# FlyWheel Coffee Shop in San Francisco



## MeetPierre (Feb 3, 2016)

I love FlyWheel coffee in San Francisco. Although it is a little way across the pond, if anyone is ever out there, they make a great siphon. First place I have seen the serves Siphon. I have no relation to FlyWheel, just a happy customer.


----------



## Xpenno (Nov 12, 2012)

I went there, loved it, great Recommendation.


----------



## Andy__C (Nov 4, 2015)

I'm in the area in a few weeks @MeetPierre (will be at Standford). If i mamange to get into the bay, which i'd like, then I'll keep this in mind... keen to try coffee on the west coast.


----------



## Xpenno (Nov 12, 2012)

Andy__C said:


> I'm in the area in a few weeks @MeetPierre (will be at Standford). If i mamange to get into the bay, which i'd like, then I'll keep this in mind... keen to try coffee on the west coast.


If you do get into the bay area then check out my blog (in my sig) I did a quick rundown of all the shops I visited over there.


----------



## Andy__C (Nov 4, 2015)

Cheers Xpenno , not just a good blog on the San Fran coffee shops but a great blog in general, I've enjoyed reading quite a few entries this evening.

I've bookmarked the SF post and I'll be coming back to it armed with googlemaps to see where is on my route.


----------



## Xpenno (Nov 12, 2012)

Andy__C said:


> Cheers Xpenno , not just a good blog on the San Fran coffee shops but a great blog in general, I've enjoyed reading quite a few entries this evening.
> 
> I've bookmarked the SF post and I'll be coming back to it armed with googlemaps to see where is on my route.


Glad to be of service


----------



## Flibster (Aug 15, 2010)

We stumbled across Flywheel when we were over there in September.
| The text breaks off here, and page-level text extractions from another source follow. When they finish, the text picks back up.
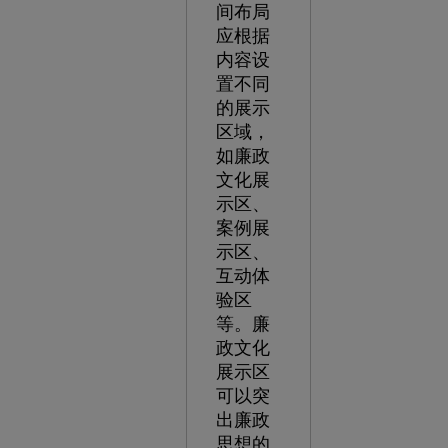
间布局
应根据
内容设
置不同
的展示
区域，
如廉政
文化展
示区、
案例展
示区、
互动体
验区
等。廉
政文化
展示区
可以突
出廉政
思想的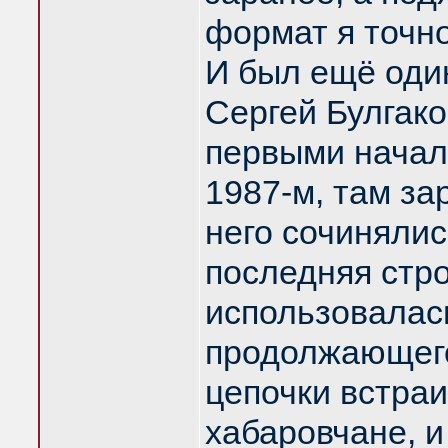
формат я точно
И был ещë оди
Сергей Булгак
первыми начали
1987-м, там за
него сочинялис
последняя стр
использовалась
продолжающего
цепочки встраи
хабаровчане, и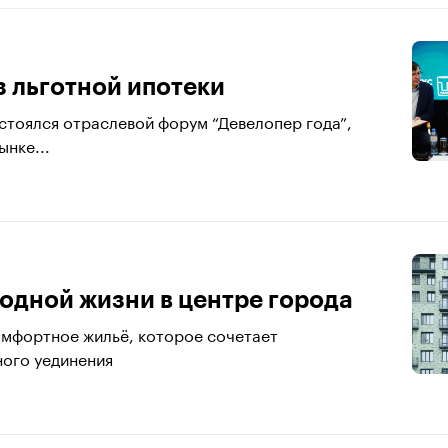
з льготной ипотеки
стоялся отраслевой форум “Девелопер года”,
ынке...
родной жизни в центре города
омфортное жильё, которое сочетает
ного уединения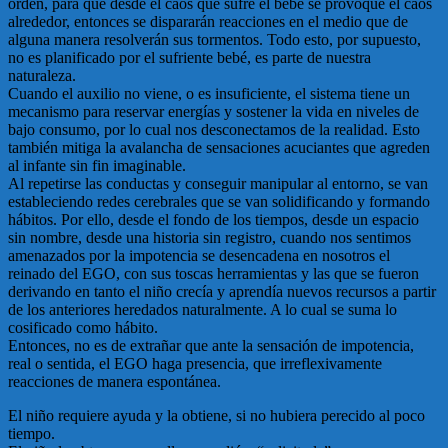
orden, para que desde el caos que sufre el bebe se provoque el caos
alrededor, entonces se dispararán reacciones en el medio que de
alguna manera resolverán sus tormentos. Todo esto, por supuesto,
no es planificado por el sufriente bebé, es parte de nuestra
naturaleza.
Cuando el auxilio no viene, o es insuficiente, el sistema tiene un
mecanismo para reservar energías y sostener la vida en niveles de
bajo consumo, por lo cual nos desconectamos de la realidad. Esto
también mitiga la avalancha de sensaciones acuciantes que agreden
al infante sin fin imaginable.
Al repetirse las conductas y conseguir manipular al entorno, se van
estableciendo redes cerebrales que se van solidificando y formando
hábitos. Por ello, desde el fondo de los tiempos, desde un espacio
sin nombre, desde una historia sin registro, cuando nos sentimos
amenazados por la impotencia se desencadena en nosotros el
reinado del EGO, con sus toscas herramientas y las que se fueron
derivando en tanto el niño crecía y aprendía nuevos recursos a partir
de los anteriores heredados naturalmente. A lo cual se suma lo
cosificado como hábito.
Entonces, no es de extrañar que ante la sensación de impotencia,
real o sentida, el EGO haga presencia, que irreflexivamente
reacciones de manera espontánea.
El niño requiere ayuda y la obtiene, si no hubiera perecido al poco
tiempo.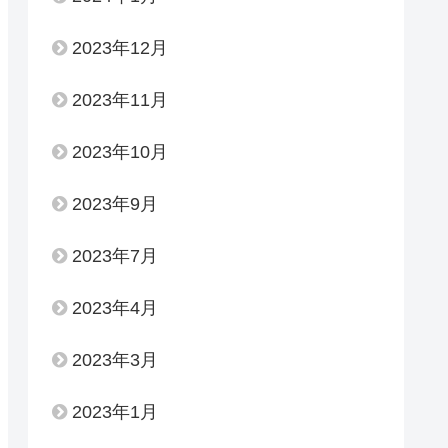
2023年12月
2023年11月
2023年10月
2023年9月
2023年7月
2023年4月
2023年3月
2023年1月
It started drizzling and we were planning on going into Golden Gate Park. Decided to have a coffee instead and was extremely impressed.

Ladies behind the bar were fun too. It was later in the afternoon so they weren't that busy and we had a nice chat about the coffee scene in San Fran and their frankly huge cold brewers.

Can also recommend Four Barrel, Sightglass and my personal favourite, Ritual. Blue Bottle is ok, but I found the coffee to be too darkly roasted for me.


----------